_TASK TO CARRY OUT:_
Pull each line containing "Amerikan" out of the listing below.

[PROVIDED DATA — start]

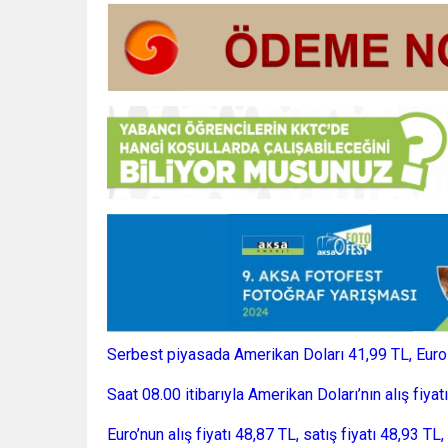
Serbest piyasada Amerikan Doları 41,99 TL, Euro 4
Saat 08.00 itibarıyla Amerikan Doları’nın alış fiyat
Euro’nun alış fiyatı 48,87 TL, satış fiyatı 48,93 TL,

[PROVIDED DATA — finish]

_RESULT OF THIS TASK:_
Serbest piyasada Amerikan Doları 41,99 TL, Euro 4
Saat 08.00 itibarıyla Amerikan Doları’nın alış fiyat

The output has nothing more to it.